I get often confused with the meaning of the term descriptor in the context of image features. Is a descriptor the description of the local neighborhood of a point (e.g. a float vector), or is a descriptor the algorithm that outputs the description? Also, what exactly is then the output of a feature-extractor?


I have been asking myself this question for a long time, and the only explanation I came up with is that a descriptor is both, the algorithm and the description. A feature detector is used to detect distinctive points. A feature-extractor, however, does then not seem to make any sense.


So, is a feature descriptor the description or the algorithm that produces the description?

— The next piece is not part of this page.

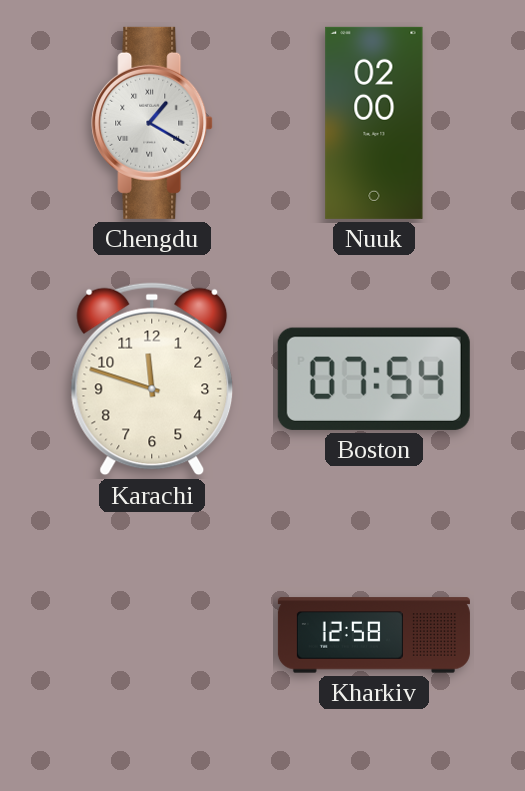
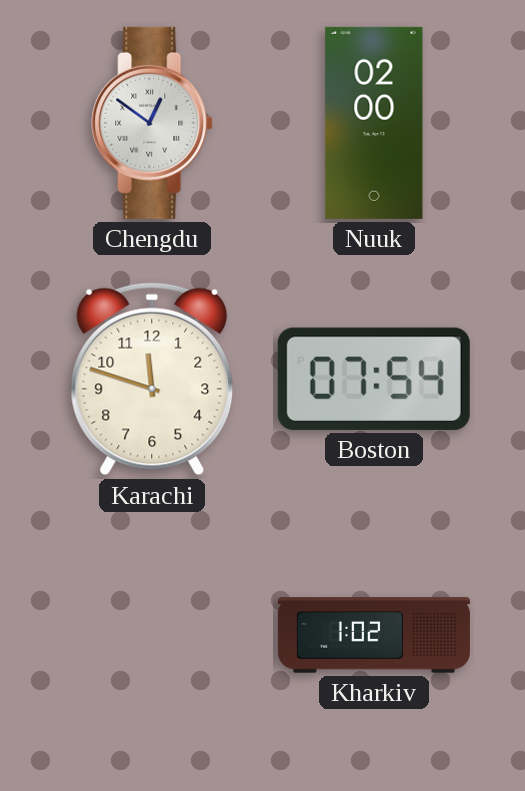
Chengdu: 1:20 -> 12:51
Kharkiv: 12:58 -> 1:02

A feature detector is an algorithm which takes an image and outputs locations (i.e. pixel coordinates) of significant areas in your image. An example of this is a corner detector, which outputs the locations of corners in your image but does not tell you any other information about the features detected.

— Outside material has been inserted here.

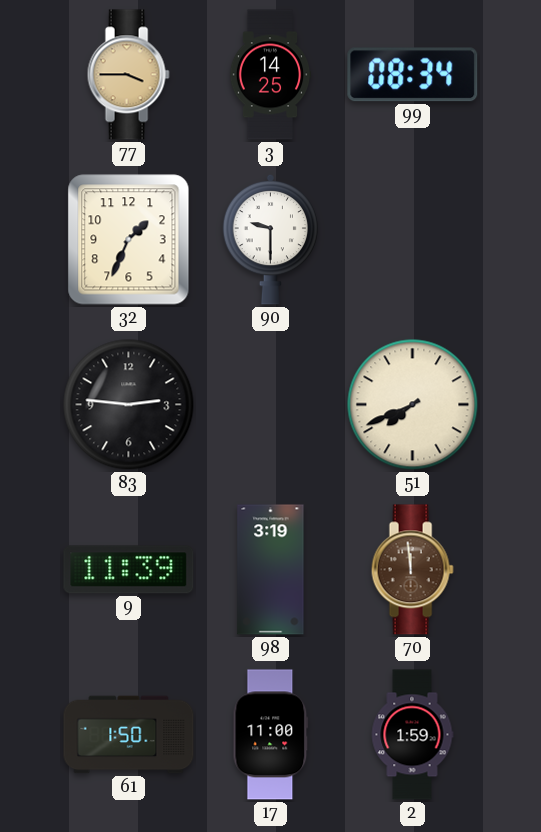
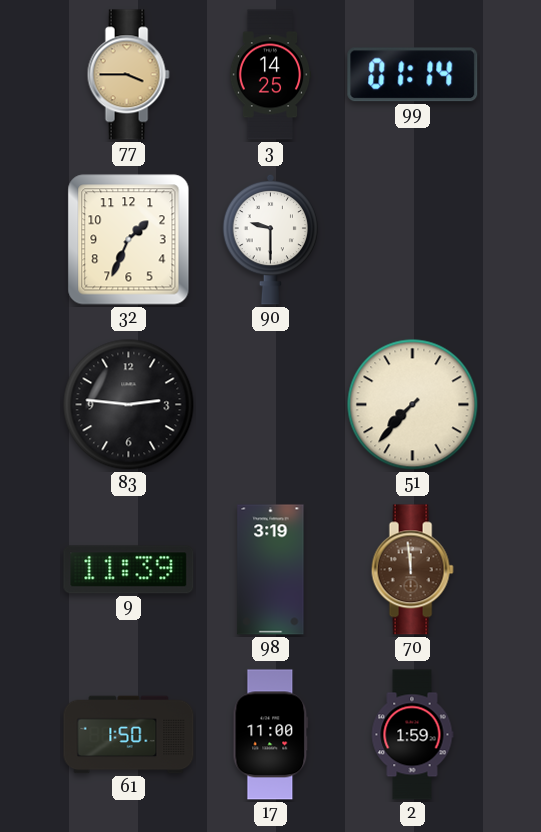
99: 08:34 -> 01:14
51: 7:41 -> 7:37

特征描述符是一种算法,它获取图像并输出特征描述符/特征向量.特征描述符将有趣的信息编码为一系列数字,并充当一种数字指纹",可用于将一个特征与另一个特征区分开.理想情况下,此信息在图像变换下将是不变的,因此即使以某种方式对图像进行变换,我们也可以再次找到该特征.一个示例是 SIFT ,该编码对有关本地邻域图像渐变的信息进行编码.特征向量.您可以阅读的其他示例是 HOG SURF .

A feature descriptor is an algorithm which takes an image and outputs feature descriptors/feature vectors. Feature descriptors encode interesting information into a series of numbers and act as a sort of numerical "fingerprint" that can be used to differentiate one feature from another. Ideally this information would be invariant under image transformation, so we can find the feature again even if the image is transformed in some way. An example would be SIFT, which encodes information about the local neighbourhood image gradients the numbers of the feature vector. Other examples you can read about are HOG and SURF.


When it comes to feature detectors, the "location" might also include a number describing the size or scale of the feature. This is because things that look like corners when "zoomed in" may not look like corners when "zoomed out", and so specifying scale information is important. So instead of just using an (x,y) pair as a location in "image space", you might have a triple (x,y,scale) as location in "scale space".